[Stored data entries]
◇ ◇ ◇ ◇ ◇
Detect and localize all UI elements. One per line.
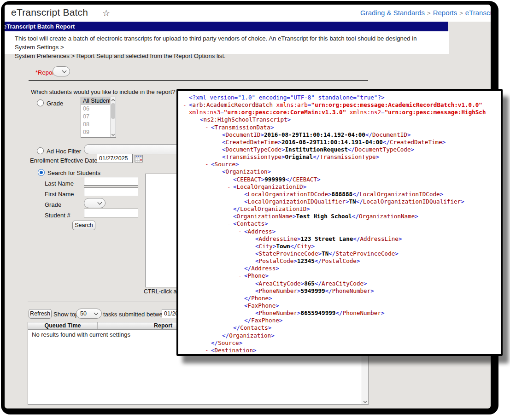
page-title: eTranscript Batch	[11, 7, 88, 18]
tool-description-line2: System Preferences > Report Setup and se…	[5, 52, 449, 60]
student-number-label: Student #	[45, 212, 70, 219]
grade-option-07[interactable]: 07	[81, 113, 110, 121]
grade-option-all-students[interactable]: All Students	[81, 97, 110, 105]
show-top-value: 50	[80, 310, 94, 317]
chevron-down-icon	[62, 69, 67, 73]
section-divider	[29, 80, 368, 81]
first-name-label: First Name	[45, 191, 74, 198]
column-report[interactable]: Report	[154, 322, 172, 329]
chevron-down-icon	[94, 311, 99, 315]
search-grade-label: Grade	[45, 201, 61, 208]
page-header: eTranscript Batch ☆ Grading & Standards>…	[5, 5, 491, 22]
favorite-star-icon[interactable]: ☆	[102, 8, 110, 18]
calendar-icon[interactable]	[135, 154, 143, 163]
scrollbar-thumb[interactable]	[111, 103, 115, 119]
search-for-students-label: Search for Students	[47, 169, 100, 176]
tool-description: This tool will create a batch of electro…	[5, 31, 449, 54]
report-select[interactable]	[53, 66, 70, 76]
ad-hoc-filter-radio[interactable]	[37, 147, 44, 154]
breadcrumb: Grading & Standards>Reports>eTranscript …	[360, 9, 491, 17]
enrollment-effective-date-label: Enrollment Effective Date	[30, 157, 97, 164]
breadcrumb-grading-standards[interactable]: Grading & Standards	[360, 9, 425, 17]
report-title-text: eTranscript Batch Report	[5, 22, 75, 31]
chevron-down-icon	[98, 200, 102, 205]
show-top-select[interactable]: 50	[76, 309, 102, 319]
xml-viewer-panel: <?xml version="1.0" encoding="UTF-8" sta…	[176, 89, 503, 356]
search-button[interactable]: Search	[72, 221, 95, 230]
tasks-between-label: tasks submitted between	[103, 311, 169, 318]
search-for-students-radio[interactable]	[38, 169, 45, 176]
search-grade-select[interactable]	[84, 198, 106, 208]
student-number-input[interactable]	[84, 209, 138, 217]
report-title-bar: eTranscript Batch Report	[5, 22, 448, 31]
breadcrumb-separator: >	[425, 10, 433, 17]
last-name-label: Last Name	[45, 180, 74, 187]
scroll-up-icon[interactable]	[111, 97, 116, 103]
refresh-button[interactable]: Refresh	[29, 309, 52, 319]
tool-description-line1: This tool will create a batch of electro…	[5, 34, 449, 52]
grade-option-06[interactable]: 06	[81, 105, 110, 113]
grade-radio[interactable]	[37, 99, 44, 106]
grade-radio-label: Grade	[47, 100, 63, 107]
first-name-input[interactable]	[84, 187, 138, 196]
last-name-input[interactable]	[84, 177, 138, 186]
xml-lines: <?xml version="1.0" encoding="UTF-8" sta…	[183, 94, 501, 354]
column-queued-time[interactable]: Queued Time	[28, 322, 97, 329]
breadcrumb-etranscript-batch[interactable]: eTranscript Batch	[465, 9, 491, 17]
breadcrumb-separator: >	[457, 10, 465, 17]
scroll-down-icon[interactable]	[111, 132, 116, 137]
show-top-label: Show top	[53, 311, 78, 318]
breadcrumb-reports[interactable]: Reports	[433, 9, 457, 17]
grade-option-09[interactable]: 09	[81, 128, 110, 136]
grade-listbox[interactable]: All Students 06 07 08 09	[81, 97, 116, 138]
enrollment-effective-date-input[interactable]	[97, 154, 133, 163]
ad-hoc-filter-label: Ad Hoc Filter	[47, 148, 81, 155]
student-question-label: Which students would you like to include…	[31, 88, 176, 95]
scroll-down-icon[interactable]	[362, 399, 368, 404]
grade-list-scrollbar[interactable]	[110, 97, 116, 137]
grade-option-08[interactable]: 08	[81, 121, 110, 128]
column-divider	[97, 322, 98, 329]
◇ ◇ ◇ ◇ ◇
(Activity)
Output each record above exactly as written. Skip any pictures.

(Answer area)
Detect and localize all UI elements. One per line.
page-title: eTranscript Batch	[11, 7, 88, 18]
tool-description-line2: System Preferences > Report Setup and se…	[5, 52, 449, 60]
student-number-label: Student #	[45, 212, 70, 219]
grade-option-07[interactable]: 07	[81, 113, 110, 121]
grade-option-all-students[interactable]: All Students	[81, 97, 110, 105]
show-top-value: 50	[80, 310, 94, 317]
chevron-down-icon	[62, 69, 67, 73]
section-divider	[29, 80, 368, 81]
first-name-label: First Name	[45, 191, 74, 198]
column-report[interactable]: Report	[154, 322, 172, 329]
chevron-down-icon	[94, 311, 99, 315]
search-grade-label: Grade	[45, 201, 61, 208]
page-header: eTranscript Batch ☆ Grading & Standards>…	[5, 5, 491, 22]
favorite-star-icon[interactable]: ☆	[102, 8, 110, 18]
calendar-icon[interactable]	[135, 154, 143, 163]
scrollbar-thumb[interactable]	[111, 103, 115, 119]
search-for-students-label: Search for Students	[47, 169, 100, 176]
tool-description: This tool will create a batch of electro…	[5, 31, 449, 54]
report-select[interactable]	[53, 66, 70, 76]
ad-hoc-filter-radio[interactable]	[37, 147, 44, 154]
breadcrumb: Grading & Standards>Reports>eTranscript …	[360, 9, 491, 17]
enrollment-effective-date-label: Enrollment Effective Date	[30, 157, 97, 164]
breadcrumb-grading-standards[interactable]: Grading & Standards	[360, 9, 425, 17]
report-title-text: eTranscript Batch Report	[5, 22, 75, 31]
chevron-down-icon	[98, 200, 102, 205]
show-top-select[interactable]: 50	[76, 309, 102, 319]
xml-viewer-panel: <?xml version="1.0" encoding="UTF-8" sta…	[176, 89, 503, 356]
search-button[interactable]: Search	[72, 221, 95, 230]
tasks-between-label: tasks submitted between	[103, 311, 169, 318]
search-for-students-radio[interactable]	[38, 169, 45, 176]
search-grade-select[interactable]	[84, 198, 106, 208]
student-number-input[interactable]	[84, 209, 138, 217]
report-title-bar: eTranscript Batch Report	[5, 22, 448, 31]
breadcrumb-separator: >	[425, 10, 433, 17]
last-name-label: Last Name	[45, 180, 74, 187]
scroll-up-icon[interactable]	[111, 97, 116, 103]
refresh-button[interactable]: Refresh	[29, 309, 52, 319]
tool-description-line1: This tool will create a batch of electro…	[5, 34, 449, 52]
grade-option-06[interactable]: 06	[81, 105, 110, 113]
grade-radio[interactable]	[37, 99, 44, 106]
grade-radio-label: Grade	[47, 100, 63, 107]
first-name-input[interactable]	[84, 187, 138, 196]
last-name-input[interactable]	[84, 177, 138, 186]
xml-lines: <?xml version="1.0" encoding="UTF-8" sta…	[183, 94, 501, 354]
column-queued-time[interactable]: Queued Time	[28, 322, 97, 329]
breadcrumb-etranscript-batch[interactable]: eTranscript Batch	[465, 9, 491, 17]
breadcrumb-separator: >	[457, 10, 465, 17]
scroll-down-icon[interactable]	[111, 132, 116, 137]
show-top-label: Show top	[53, 311, 78, 318]
breadcrumb-reports[interactable]: Reports	[433, 9, 457, 17]
grade-option-09[interactable]: 09	[81, 128, 110, 136]
grade-listbox[interactable]: All Students 06 07 08 09	[81, 97, 116, 138]
enrollment-effective-date-input[interactable]	[97, 154, 133, 163]
ad-hoc-filter-label: Ad Hoc Filter	[47, 148, 81, 155]
student-question-label: Which students would you like to include…	[31, 88, 176, 95]
scroll-down-icon[interactable]	[362, 399, 368, 404]
grade-list-scrollbar[interactable]	[110, 97, 116, 137]
grade-option-08[interactable]: 08	[81, 121, 110, 128]
column-divider	[97, 322, 98, 329]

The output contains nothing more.